1

Locke/Fynn



Intelligent Data Fuzzing in Hardware as a Means of Security Auditing

Dustin C. Locke, Anthony Fynn, WashingtonUniversity in St. Louis

Abstract—Fuzzing is a common technique used in penetration testing and security auditing. Many things can be fuzzed (network protocols, file data, APIs, etc.), and it is a generally effective technique for finding security flaws. Existing tools are primarily implemented as software solutions. We have developed a proof-of-concept hardware fuzzing appliance as an extension of a general-purpose processor which can perform intelligent (using knowledge of data structure) fuzzing at high speeds. Applications could include large-scale security auditing of high-bandwidth network gateways, or high-speed application auditing using clustering.

Index Terms—fuzzing, security auditing, hardware, flaws, testing

I.INTRODUCTION

T

hereare many different tools employed by security auditors. Static analysis usually involves poring over source code and manually checking for vulnerabilities in the implementation or design flaws. Dynamic analysis is generally more interesting, yields quicker initial results, and is a good method for finding the proverbial “low-hanging fruit.” Fuzzing is a common type of dynamic analysis which involves sending corrupt data to an application and then observing how the application handles that data. The desired result is for the application to crash in a certain way.

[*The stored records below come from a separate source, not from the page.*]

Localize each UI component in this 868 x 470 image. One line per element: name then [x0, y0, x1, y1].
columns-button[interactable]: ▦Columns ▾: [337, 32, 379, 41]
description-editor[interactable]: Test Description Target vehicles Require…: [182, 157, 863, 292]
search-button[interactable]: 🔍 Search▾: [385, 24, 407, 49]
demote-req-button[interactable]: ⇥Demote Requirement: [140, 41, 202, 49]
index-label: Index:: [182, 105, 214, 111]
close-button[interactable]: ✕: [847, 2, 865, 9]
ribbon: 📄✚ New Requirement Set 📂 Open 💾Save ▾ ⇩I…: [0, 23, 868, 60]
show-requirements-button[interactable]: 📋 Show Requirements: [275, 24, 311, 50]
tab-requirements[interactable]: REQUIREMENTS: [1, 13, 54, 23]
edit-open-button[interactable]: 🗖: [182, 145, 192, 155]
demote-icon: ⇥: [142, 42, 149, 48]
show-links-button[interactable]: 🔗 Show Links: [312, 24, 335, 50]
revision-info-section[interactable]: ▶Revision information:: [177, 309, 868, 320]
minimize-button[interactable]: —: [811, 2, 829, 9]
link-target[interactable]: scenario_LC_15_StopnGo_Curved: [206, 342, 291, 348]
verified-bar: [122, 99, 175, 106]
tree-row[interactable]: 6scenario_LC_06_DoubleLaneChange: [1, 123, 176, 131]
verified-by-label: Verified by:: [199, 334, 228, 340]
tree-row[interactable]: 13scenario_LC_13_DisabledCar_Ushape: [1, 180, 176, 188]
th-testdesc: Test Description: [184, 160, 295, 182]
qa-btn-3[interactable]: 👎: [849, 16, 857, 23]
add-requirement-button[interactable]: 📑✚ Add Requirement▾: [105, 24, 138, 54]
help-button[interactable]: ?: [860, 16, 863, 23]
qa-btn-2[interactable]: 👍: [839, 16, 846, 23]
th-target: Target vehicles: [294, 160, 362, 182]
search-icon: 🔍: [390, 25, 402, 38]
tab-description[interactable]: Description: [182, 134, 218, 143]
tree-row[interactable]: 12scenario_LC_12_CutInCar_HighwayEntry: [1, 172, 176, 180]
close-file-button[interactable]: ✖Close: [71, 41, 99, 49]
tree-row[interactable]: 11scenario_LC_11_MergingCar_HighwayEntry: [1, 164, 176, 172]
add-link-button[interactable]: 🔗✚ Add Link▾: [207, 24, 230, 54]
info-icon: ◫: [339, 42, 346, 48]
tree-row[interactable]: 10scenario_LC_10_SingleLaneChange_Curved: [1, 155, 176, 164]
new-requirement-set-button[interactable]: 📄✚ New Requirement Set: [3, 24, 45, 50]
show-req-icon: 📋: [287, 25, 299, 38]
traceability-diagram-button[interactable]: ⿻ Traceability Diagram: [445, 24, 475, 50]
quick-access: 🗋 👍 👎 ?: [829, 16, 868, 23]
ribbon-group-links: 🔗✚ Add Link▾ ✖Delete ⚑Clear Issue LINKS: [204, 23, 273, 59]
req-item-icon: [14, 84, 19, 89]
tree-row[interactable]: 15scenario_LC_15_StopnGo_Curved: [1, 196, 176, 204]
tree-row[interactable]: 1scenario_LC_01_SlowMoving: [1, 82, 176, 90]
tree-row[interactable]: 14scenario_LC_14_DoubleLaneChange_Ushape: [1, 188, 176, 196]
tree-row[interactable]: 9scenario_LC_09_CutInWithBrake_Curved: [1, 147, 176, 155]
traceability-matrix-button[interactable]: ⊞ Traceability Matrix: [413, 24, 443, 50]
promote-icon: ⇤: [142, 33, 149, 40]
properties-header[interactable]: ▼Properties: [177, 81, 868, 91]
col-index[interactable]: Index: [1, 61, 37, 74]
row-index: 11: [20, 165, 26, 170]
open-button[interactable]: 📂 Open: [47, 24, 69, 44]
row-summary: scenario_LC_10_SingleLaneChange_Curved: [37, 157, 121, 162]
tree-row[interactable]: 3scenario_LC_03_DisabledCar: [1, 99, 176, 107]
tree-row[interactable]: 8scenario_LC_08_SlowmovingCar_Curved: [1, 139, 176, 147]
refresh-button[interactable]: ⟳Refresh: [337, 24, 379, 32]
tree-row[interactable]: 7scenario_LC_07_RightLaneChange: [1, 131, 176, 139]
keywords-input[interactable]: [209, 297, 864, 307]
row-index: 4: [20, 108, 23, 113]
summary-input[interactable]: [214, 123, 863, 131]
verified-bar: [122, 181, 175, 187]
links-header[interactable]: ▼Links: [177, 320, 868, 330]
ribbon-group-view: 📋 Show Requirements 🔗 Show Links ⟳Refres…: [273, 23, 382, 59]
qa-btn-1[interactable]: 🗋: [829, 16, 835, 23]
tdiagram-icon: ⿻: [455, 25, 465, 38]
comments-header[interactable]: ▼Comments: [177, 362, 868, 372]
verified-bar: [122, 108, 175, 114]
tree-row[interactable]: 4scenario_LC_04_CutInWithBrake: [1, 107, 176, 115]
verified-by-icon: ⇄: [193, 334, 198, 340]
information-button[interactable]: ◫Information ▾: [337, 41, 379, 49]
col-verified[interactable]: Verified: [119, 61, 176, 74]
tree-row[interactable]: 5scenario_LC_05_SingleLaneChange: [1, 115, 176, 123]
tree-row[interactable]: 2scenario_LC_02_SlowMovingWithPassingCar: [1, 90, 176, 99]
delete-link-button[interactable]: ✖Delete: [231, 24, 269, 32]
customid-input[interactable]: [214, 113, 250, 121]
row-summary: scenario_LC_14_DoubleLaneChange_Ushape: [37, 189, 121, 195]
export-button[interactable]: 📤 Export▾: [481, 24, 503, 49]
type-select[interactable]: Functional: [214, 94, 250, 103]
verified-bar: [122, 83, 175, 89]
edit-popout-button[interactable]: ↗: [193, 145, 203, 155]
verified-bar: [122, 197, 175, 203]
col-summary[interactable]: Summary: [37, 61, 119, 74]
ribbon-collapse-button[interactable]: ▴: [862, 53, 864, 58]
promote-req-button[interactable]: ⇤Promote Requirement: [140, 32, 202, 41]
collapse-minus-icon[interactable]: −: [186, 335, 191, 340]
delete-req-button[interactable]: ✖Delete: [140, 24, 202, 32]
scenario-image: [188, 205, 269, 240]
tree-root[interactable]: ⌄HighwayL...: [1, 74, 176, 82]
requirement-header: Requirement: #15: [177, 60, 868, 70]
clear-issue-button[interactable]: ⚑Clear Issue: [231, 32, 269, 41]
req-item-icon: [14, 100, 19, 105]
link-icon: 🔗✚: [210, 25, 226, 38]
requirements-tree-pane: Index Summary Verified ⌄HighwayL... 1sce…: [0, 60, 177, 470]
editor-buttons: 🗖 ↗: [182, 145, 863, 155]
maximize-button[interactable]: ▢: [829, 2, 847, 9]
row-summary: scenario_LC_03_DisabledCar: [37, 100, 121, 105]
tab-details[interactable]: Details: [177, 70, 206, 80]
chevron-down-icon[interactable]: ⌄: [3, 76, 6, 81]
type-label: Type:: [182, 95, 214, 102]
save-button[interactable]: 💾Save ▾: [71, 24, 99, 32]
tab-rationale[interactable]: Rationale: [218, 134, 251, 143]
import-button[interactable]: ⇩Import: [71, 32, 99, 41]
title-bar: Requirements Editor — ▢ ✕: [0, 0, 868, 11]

For example, if the application crashes with a segmentation violation while reading the next instruction and the value in the instruction pointer came from the input data, there is a usable vector for injecting arbitrary code into the application and pointing the processor at it (the cause of the fault could be a buffer overflow, format string error, integer overflow, or any number of other types of vulnerabilities). In short, by randomizing the input data, sending it to the application, and recording results (whether it crashes or not, what the state was if it did crash, etc.) many times, it is very probable that exploitable vulnerabilities will be found. Many published security warnings and vulnerabilities have been found using fuzzing.

There are a number of ways in which data can be fuzzed, but they are generally broken into two categories: dumb fuzzing and intelligent fuzzing. Dumb (or naïve) fuzzing is the blind mangling of input data without regard for what the data means. This type of fuzzing is still a surprisingly effective tool for finding latent vulnerabilities. However, the desired method is referred to as “intelligent” or “structural” fuzzing, and involves selectively corrupting data based on its structure. For example, if you are fuzzing a network protocol such as IP or TCP, there are certain fields which you cannot corrupt, such as the source and destination addresses/ports, and checksums. Intelligent fuzzing is the process of applying specific knowledge such as this about the input data format while mangling the data. This is a more effective and generally more accepted method of fuzzing.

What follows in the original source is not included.